Pour moi, la recentralisation n'est pas une fin en soi. Je n'ai jamais considéré cela comme une solution miracle. Je pense, en revanche, que toute réforme systémique de notre système de protection de l'enfance doit être précédée d'une réflexion approfondie. Actuellement, les départements initient des actions extrêmement limitées. Leur principale mission consiste à lancer des appels à projets pour financer des associations qui, elles-mêmes, accueillent les enfants confiés à l'ASE. Avec autant d'associations chargées d'exécuter les décisions de justice, au détriment des établissements publics, la question de l'action concrète des départements se pose, au-delà du simple financement. En effet, 80 % des établissements de protection de l'enfance relèvent du secteur associatif. On peut donc affirmer que notre système de protection de l'enfance repose presque exclusivement sur ce secteur. Recentrer la politique de protection de l'enfance apporterait, selon moi, une plus-value par rapport à la situation actuelle, notamment en permettant l'élaboration de politiques interministérielles et coordonnées. Aujourd'hui, il est évident, et cela sera confirmé par les présidents de départements qui s'exprimeront devant vous, qu'il y a une absence totale de coordination entre les départements, les agences régionales de santé (ARS), l'éducation nationale, la justice et les autres administrations de l'État. Je ne suis pas ici pour déterminer si la responsabilité incombe aux départements ou à l'État, mais il est certain que le fait de recentrer les politiques d'aide sociale en France permettrait de développer une politique interministérielle forte et cohérente. Cela donnerait également au Parlement les moyens d'assurer son rôle de contrôle de l'action gouvernementale et de légiférer avec les ressources financières nécessaires.

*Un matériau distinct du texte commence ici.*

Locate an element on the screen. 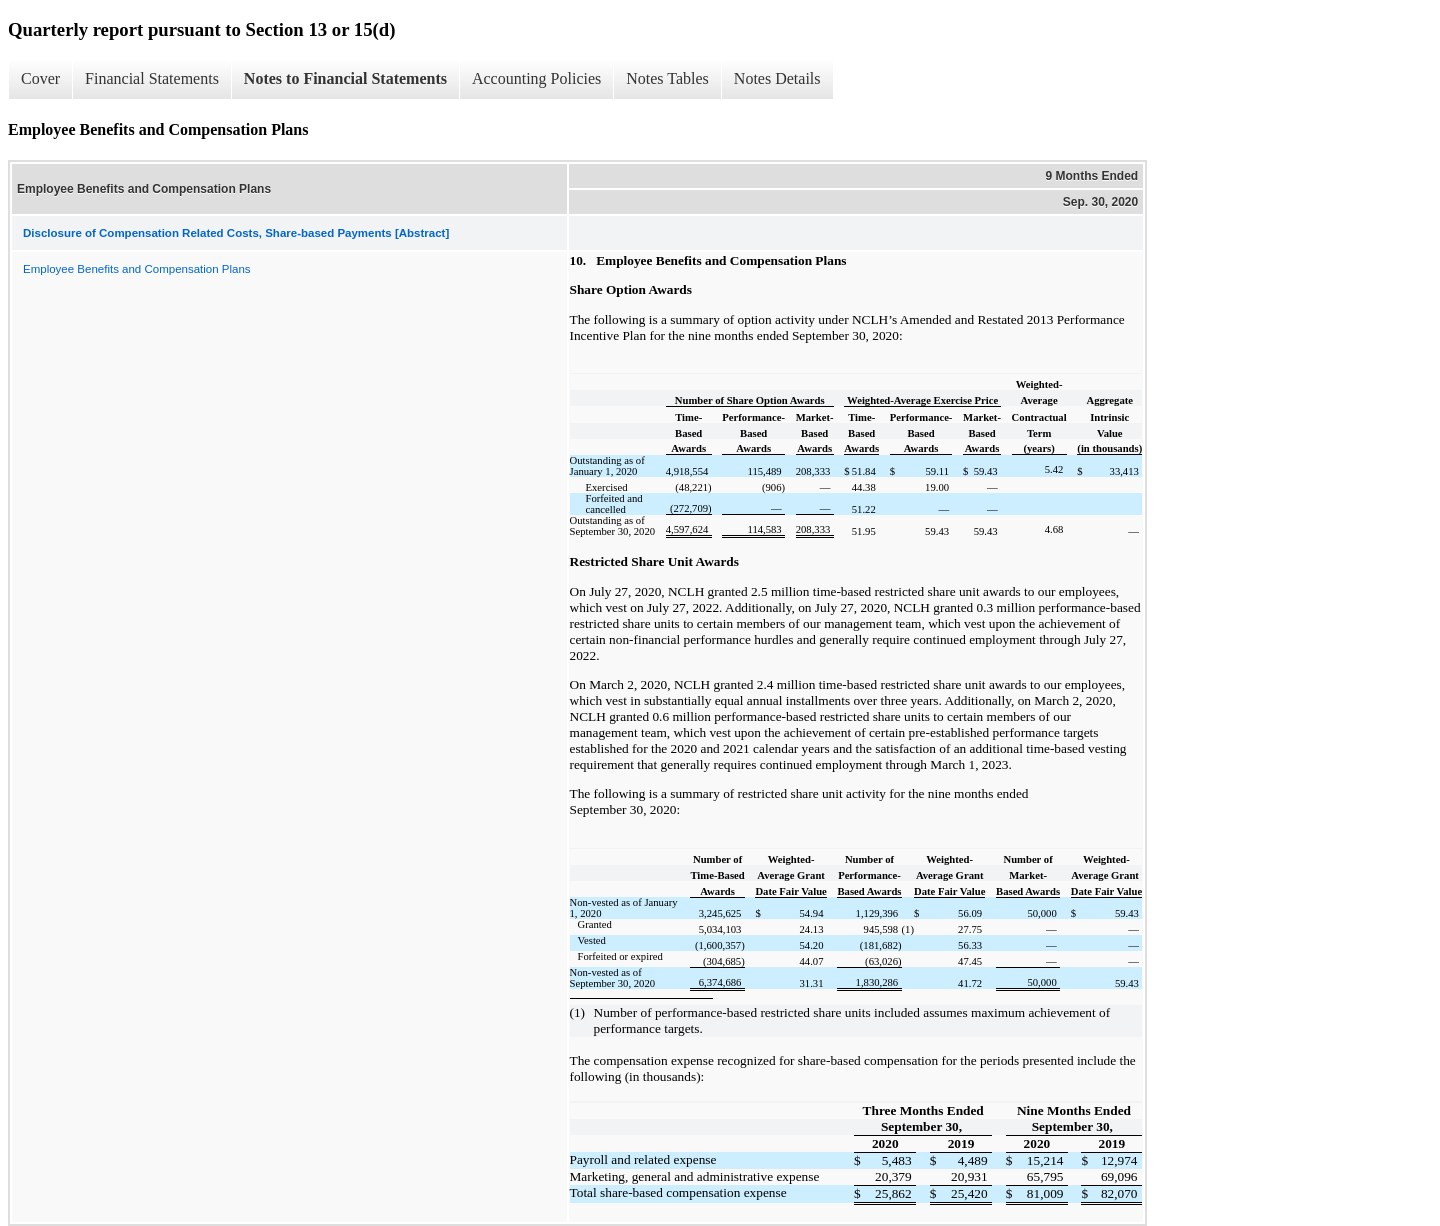 The height and width of the screenshot is (1226, 1440). Accounting Policies is located at coordinates (536, 78).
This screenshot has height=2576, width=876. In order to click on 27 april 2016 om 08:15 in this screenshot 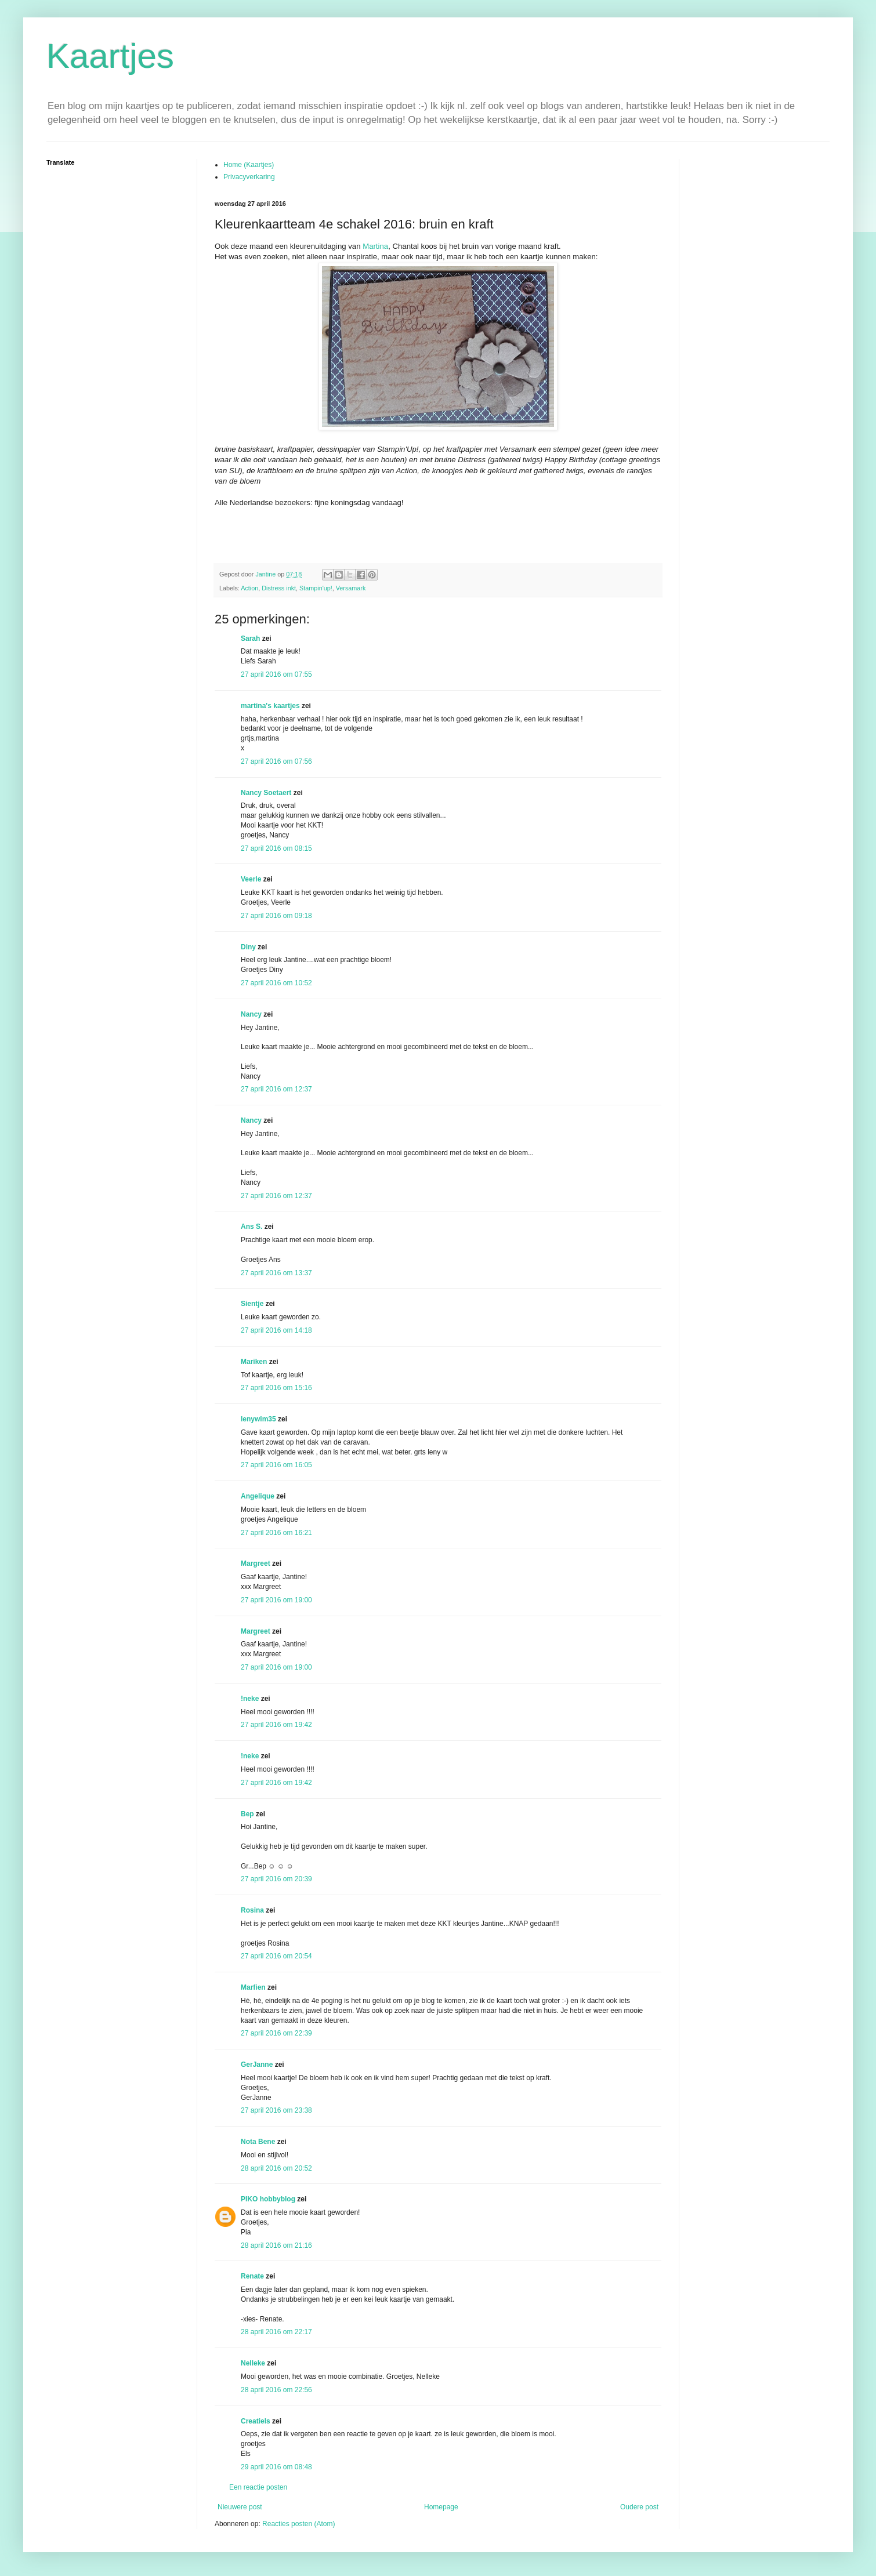 , I will do `click(276, 848)`.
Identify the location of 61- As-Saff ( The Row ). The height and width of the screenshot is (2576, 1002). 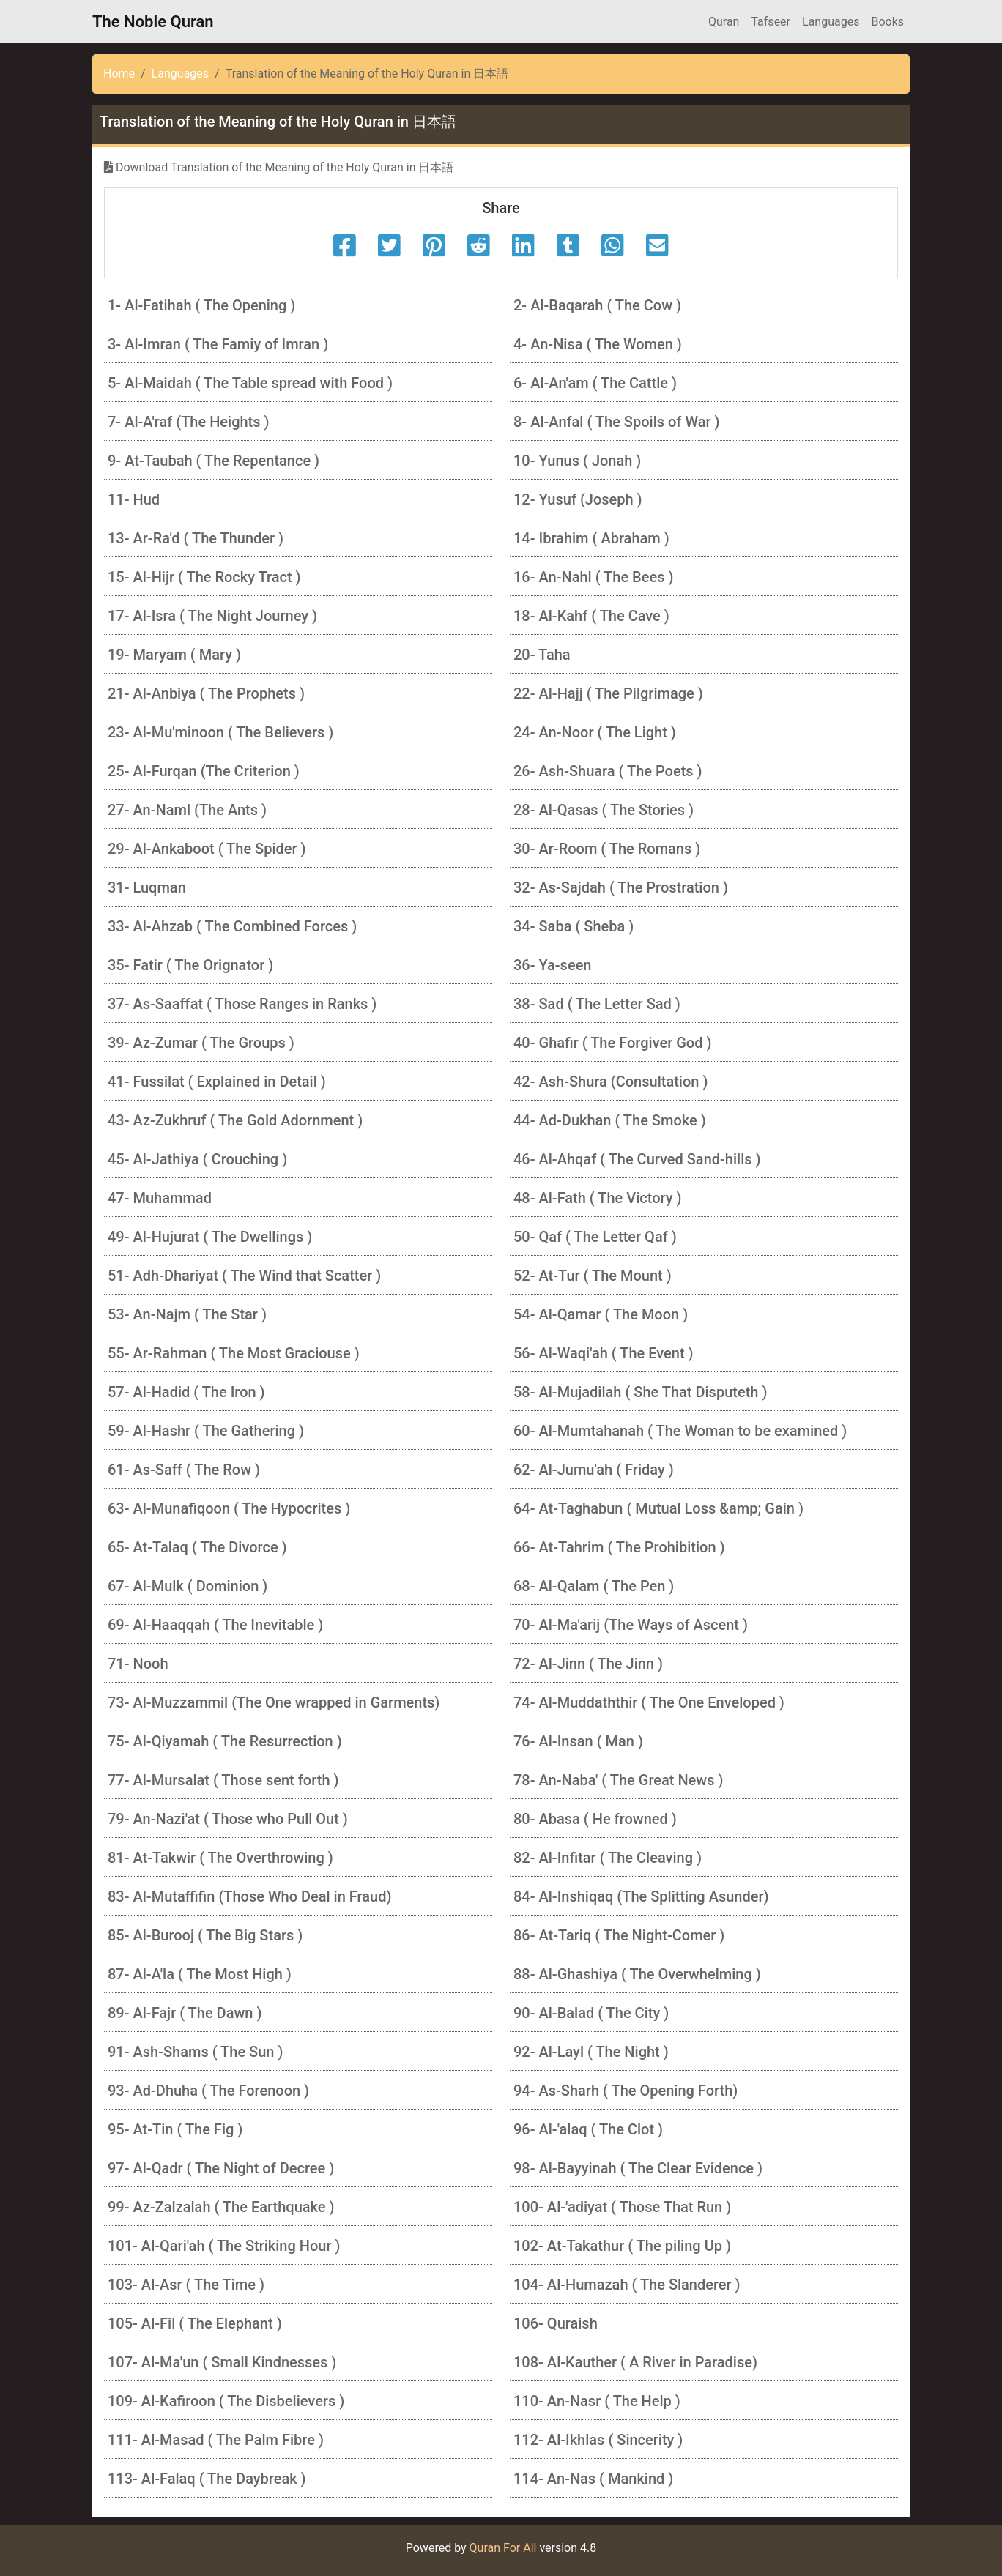 (184, 1469).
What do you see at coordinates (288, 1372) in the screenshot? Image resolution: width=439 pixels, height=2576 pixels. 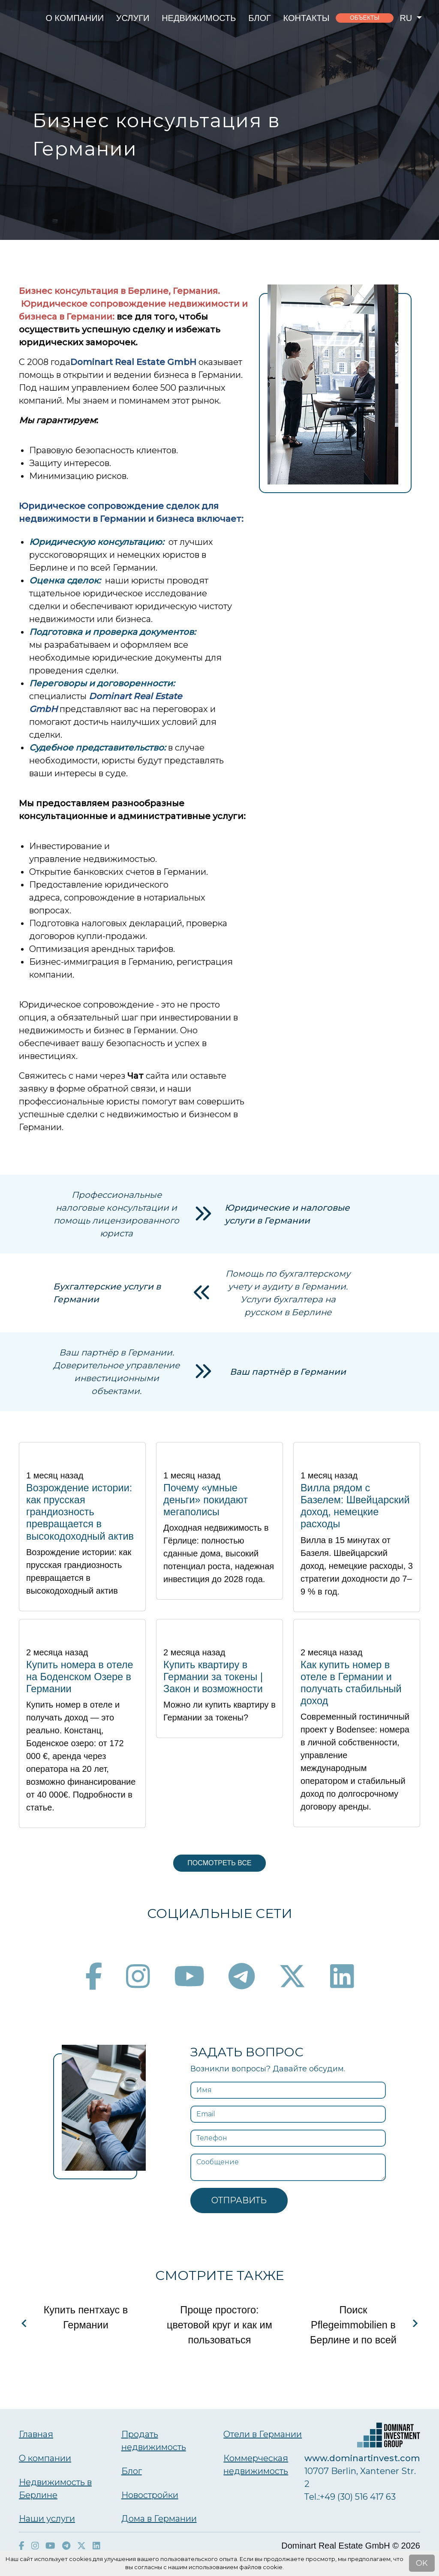 I see `Ваш партнёр в Германии` at bounding box center [288, 1372].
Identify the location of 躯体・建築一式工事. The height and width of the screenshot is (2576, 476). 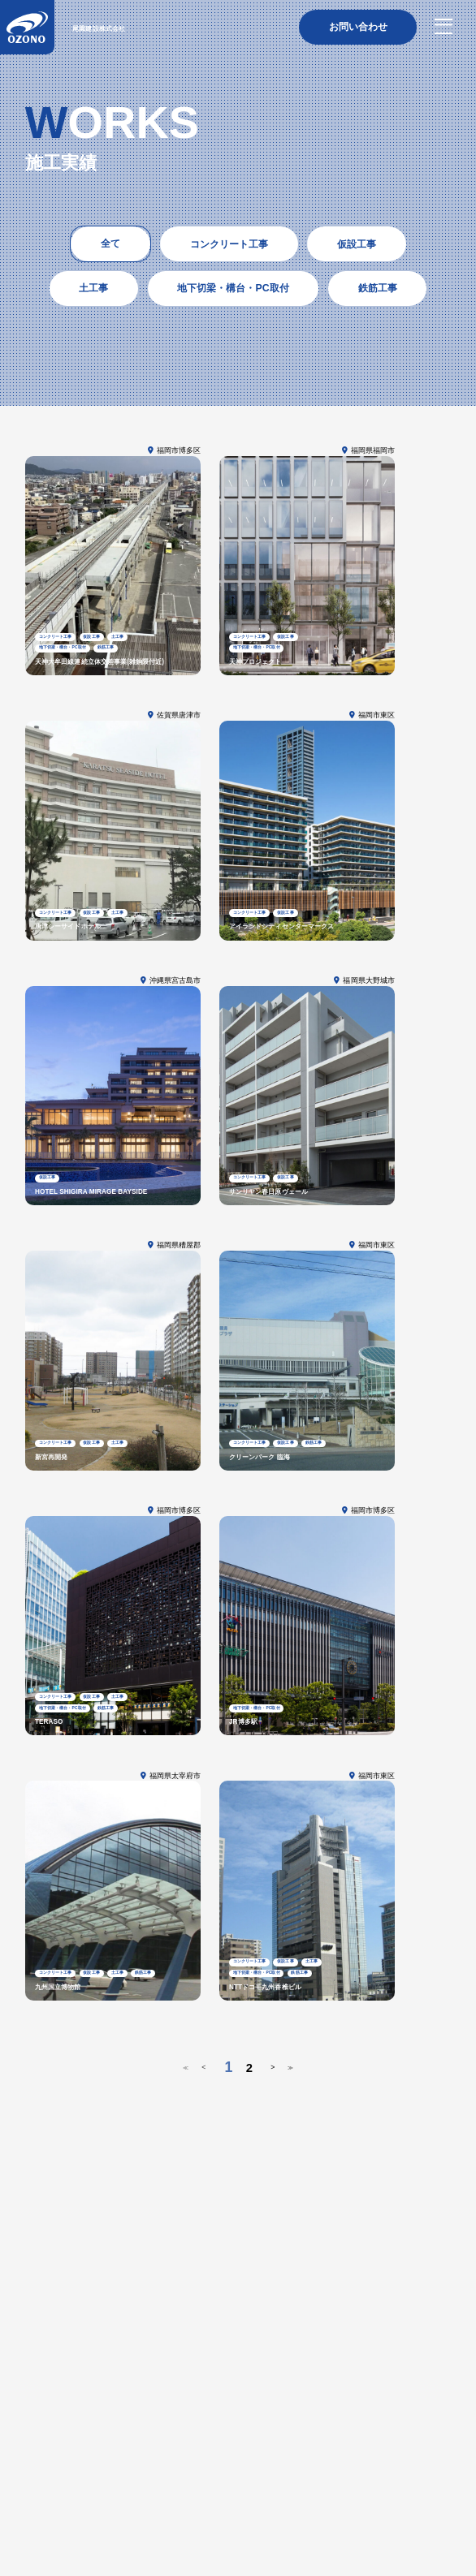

Lorsqu'on vote des lois en faveur de la protection de l'enfance et que l'on constate en 2024 que les lois de 2002 ne sont toujours pas appliquées, cela soulève la question des moyens alloués pour rendre ces lois effectives. Le principe de libre administration des collectivités territoriales empêche aujourd'hui d'harmoniser les règles, processus et modalités d'action sur l'ensemble du territoire national. Je pense qu'une recentralisation de la politique de protection de l'enfance permettrait de redonner à la protection judiciaire de la jeunesse (PJJ) sa dimension civile. Ce fut une erreur de la déposséder de cette composante. Les enfants en danger, qu'ils soient sous main de justice ou sous protection de l'ASE, restent avant tout des enfants en danger. La PJJ, bien qu'imparfaite, possède un savoir-faire et une présence sur les territoires. C'est une administration déconcentrée, dotée d'une École nationale de la PJJ. Il est donc pertinent de réintégrer le civil avec le pénal pour établir enfin de véritables politiques de protection de l'enfance, réellement ambitieuses, pour tous les enfants.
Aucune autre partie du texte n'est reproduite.